### TASK DETAILS
Copy out each record that follows exactly, and omit any picture you find.
★ ★ ★ ★ ★
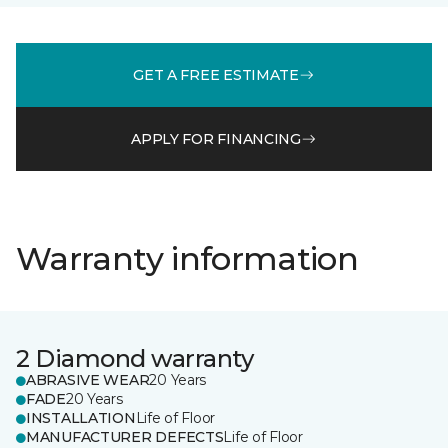
GET A FREE ESTIMATE
APPLY FOR FINANCING
Warranty information
2 Diamond warranty
ABRASIVE WEAR
20 Years
FADE
20 Years
INSTALLATION
Life of Floor
MANUFACTURER DEFECTS
Life of Floor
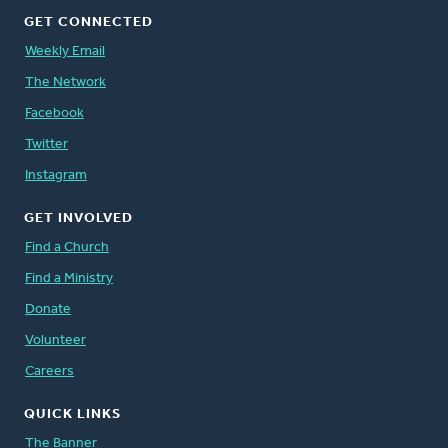
GET CONNECTED
Weekly Email
The Network
Facebook
Twitter
Instagram
GET INVOLVED
Find a Church
Find a Ministry
Donate
Volunteer
Careers
QUICK LINKS
The Banner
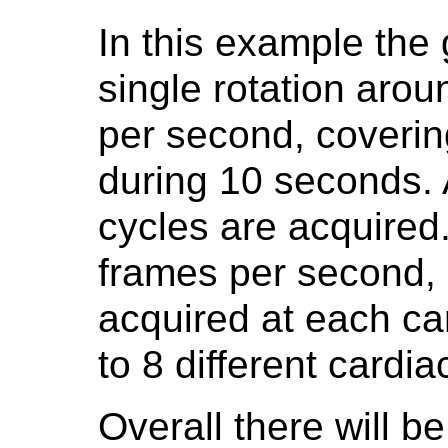
In this example the
single rotation arou
per second, coverin
during 10 seconds. 
cycles are acquired.
frames per second, r
acquired at each ca
to 8 different cardi
Overall there will b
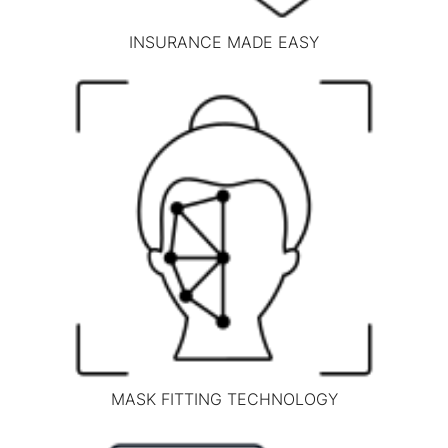
INSURANCE MADE EASY
MASK FITTING TECHNOLOGY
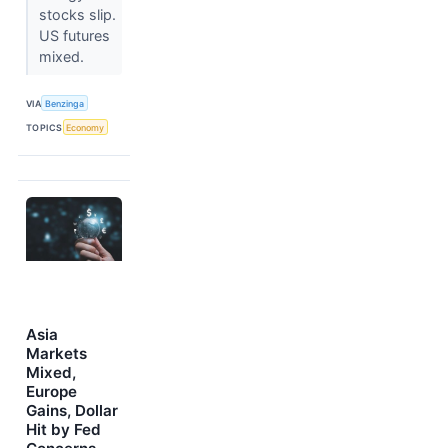
stocks slip.
US futures
mixed.
VIA
Benzinga
TOPICS
Economy
Asia
Markets
Mixed,
Europe
Gains, Dollar
Hit by Fed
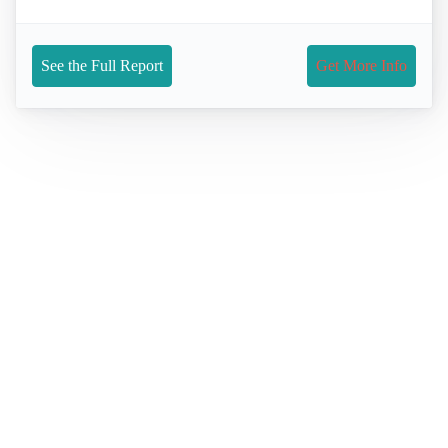
See the Full Report
Get More Info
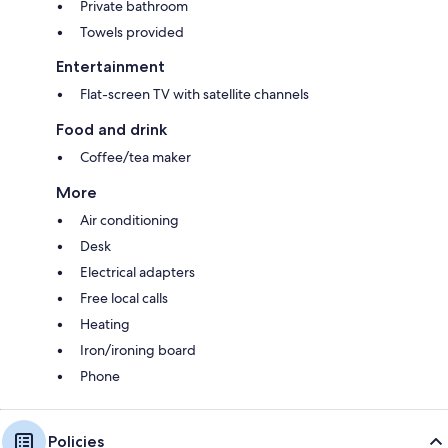
Private bathroom
Towels provided
Entertainment
Flat-screen TV with satellite channels
Food and drink
Coffee/tea maker
More
Air conditioning
Desk
Electrical adapters
Free local calls
Heating
Iron/ironing board
Phone
Policies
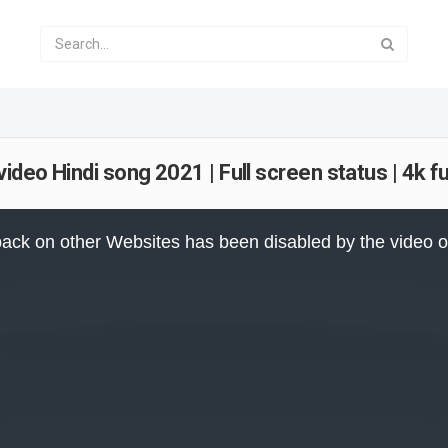
eo Hindi song 2021 | Full screen status | 4k fu
ack on other Websites has been disabled by the video 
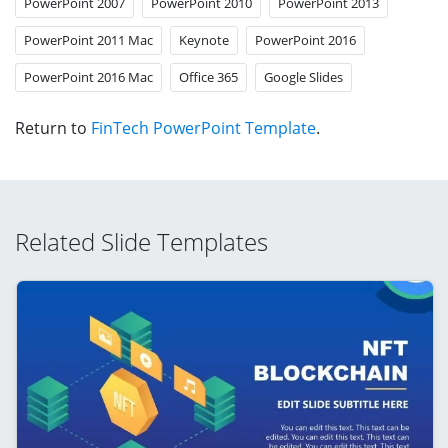
PowerPoint 2007
PowerPoint 2010
PowerPoint 2013
PowerPoint 2011 Mac
Keynote
PowerPoint 2016
PowerPoint 2016 Mac
Office 365
Google Slides
Return to
FinTech PowerPoint Template
.
Related Slide Templates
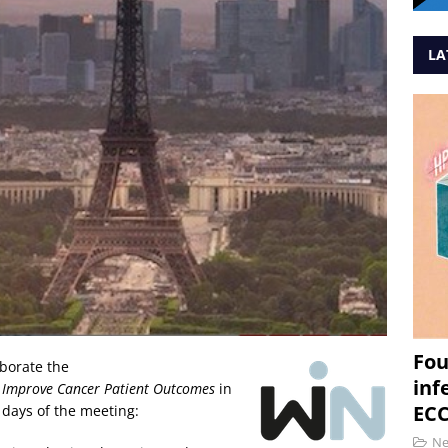
LA
Fou
borate the
inf
o Improve Cancer Patient Outcomes
in
ECC
 days of the meeting:
N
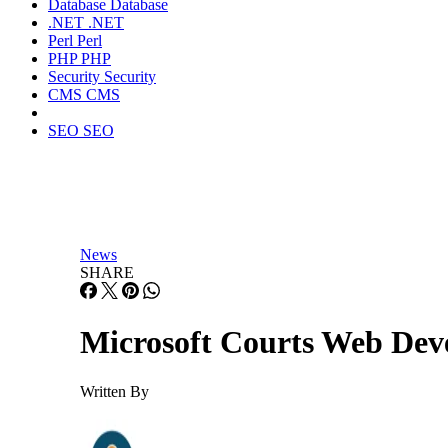
Database
Database
.NET
.NET
Perl
Perl
PHP
PHP
Security
Security
CMS
CMS
SEO
SEO
News
SHARE
Microsoft Courts Web Deve
Written By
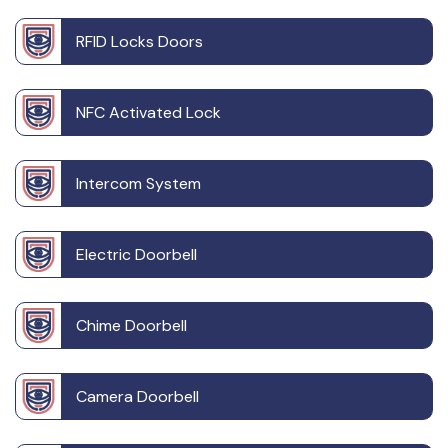
RFID Locks Doors
NFC Activated Lock
Intercom System
Electric Doorbell
Chime Doorbell
Camera Doorbell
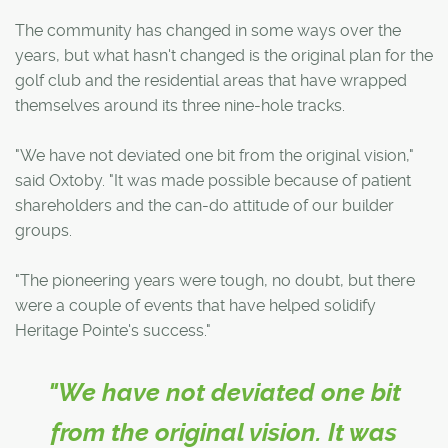
The community has changed in some ways over the
years, but what hasn't changed is the original plan for the
golf club and the residential areas that have wrapped
themselves around its three nine-hole tracks.
"We have not deviated one bit from the original vision,"
said Oxtoby. "It was made possible because of patient
shareholders and the can-do attitude of our builder
groups.
"The pioneering years were tough, no doubt, but there
were a couple of events that have helped solidify
Heritage Pointe's success."
"We have not deviated one bit
from the original vision. It was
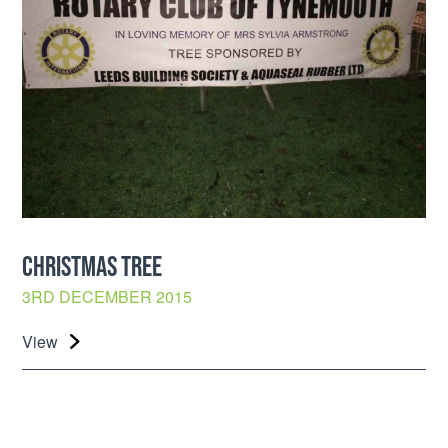
CHRISTMAS TREE
3RD DECEMBER 2015
View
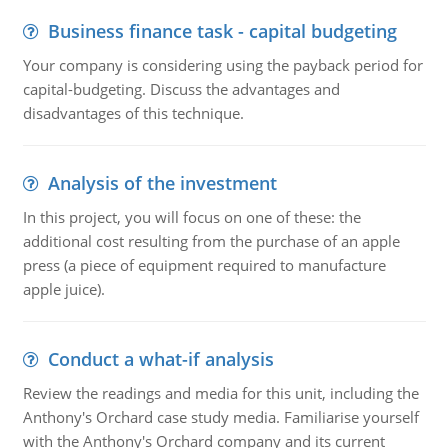
Business finance task - capital budgeting
Your company is considering using the payback period for
capital-budgeting. Discuss the advantages and
disadvantages of this technique.
Analysis of the investment
In this project, you will focus on one of these: the
additional cost resulting from the purchase of an apple
press (a piece of equipment required to manufacture
apple juice).
Conduct a what-if analysis
Review the readings and media for this unit, including the
Anthony's Orchard case study media. Familiarise yourself
with the Anthony's Orchard company and its current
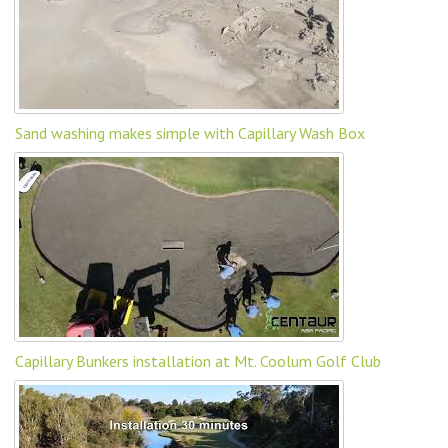
Sand washing makes simple with Capillary Wash Box
Capillary Bunkers installation at Mt. Coolum Golf Club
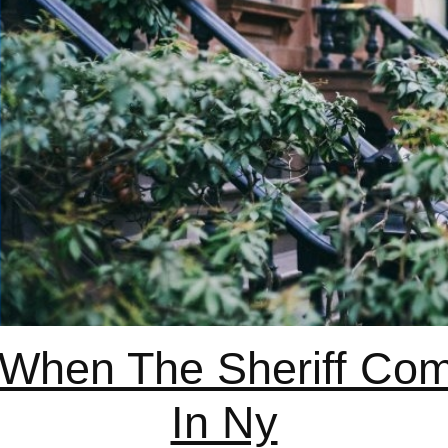
hen The Sheriff Com
In Ny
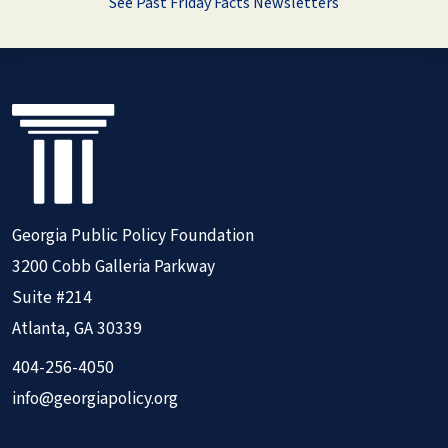
See Past Friday Facts Newsletters
Georgia Public Policy Foundation
3200 Cobb Galleria Parkway
Suite #214
Atlanta, GA 30339
404-256-4050
info@georgiapolicy.org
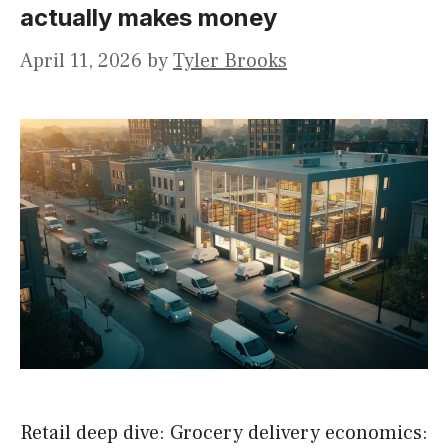
actually makes money
April 11, 2026
by
Tyler Brooks
Retail deep dive: Grocery delivery economics:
★ ★ ★ ★ ★
### ANSWER SPACE
GET A FREE ESTIMATE
APPLY FOR FINANCING
Warranty information
2 Diamond warranty
ABRASIVE WEAR
20 Years
FADE
20 Years
INSTALLATION
Life of Floor
MANUFACTURER DEFECTS
Life of Floor
GET CONNECTED
Weekly Email
The Network
Facebook
Twitter
Instagram
GET INVOLVED
Find a Church
Find a Ministry
Donate
Volunteer
Careers
QUICK LINKS
The Banner
In this example the
single rotation arou
per second, coverin
during 10 seconds. 
cycles are acquired.
frames per second, r
acquired at each ca
to 8 different cardi
Overall there will b
INSURANCE MADE EASY
MASK FITTING TECHNOLOGY
stocks slip.
US futures
mixed.
VIA
Benzinga
TOPICS
Economy
Asia
Markets
Mixed,
Europe
Gains, Dollar
Hit by Fed
See the Full Report
Get More Info
Private bathroom
Towels provided
Entertainment
Flat-screen TV with satellite channels
Food and drink
Coffee/tea maker
More
Air conditioning
Desk
Electrical adapters
Free local calls
Heating
Iron/ironing board
Phone
Policies
eo Hindi song 2021 | Full screen status | 4k fu
ack on other Websites has been disabled by the video 
PowerPoint 2007
PowerPoint 2010
PowerPoint 2013
PowerPoint 2011 Mac
Keynote
PowerPoint 2016
PowerPoint 2016 Mac
Office 365
Google Slides
Return to
FinTech PowerPoint Template
.
Related Slide Templates
LA
Fou
borate the
inf
o Improve Cancer Patient Outcomes
in
ECC
 days of the meeting:
N
Database
Database
.NET
.NET
Perl
Perl
PHP
PHP
Security
Security
CMS
CMS
SEO
SEO
News
SHARE
Microsoft Courts Web Deve
Written By
RFID Locks Doors
NFC Activated Lock
Intercom System
Electric Doorbell
Chime Doorbell
Camera Doorbell
The community has changed in some ways over the
years, but what hasn't changed is the original plan for the
golf club and the residential areas that have wrapped
themselves around its three nine-hole tracks.
"We have not deviated one bit from the original vision,"
said Oxtoby. "It was made possible because of patient
shareholders and the can-do attitude of our builder
groups.
"The pioneering years were tough, no doubt, but there
were a couple of events that have helped solidify
Heritage Pointe's success."
"We have not deviated one bit
from the original vision. It was
CHRISTMAS TREE
3RD DECEMBER 2015
View
Business finance task - capital budgeting
Your company is considering using the payback period for
capital-budgeting. Discuss the advantages and
disadvantages of this technique.
Analysis of the investment
In this project, you will focus on one of these: the
additional cost resulting from the purchase of an apple
press (a piece of equipment required to manufacture
apple juice).
Conduct a what-if analysis
Review the readings and media for this unit, including the
Anthony's Orchard case study media. Familiarise yourself
with the Anthony's Orchard company and its current
Sand washing makes simple with Capillary Wash Box
Capillary Bunkers installation at Mt. Coolum Golf Club
hen The Sheriff Com
In Ny
See Past Friday Facts Newsletters
Georgia Public Policy Foundation
3200 Cobb Galleria Parkway
Suite #214
Atlanta, GA 30339
404-256-4050
info@georgiapolicy.org
actually makes money
April 11, 2026
by
Tyler Brooks
Retail deep dive: Grocery delivery economics:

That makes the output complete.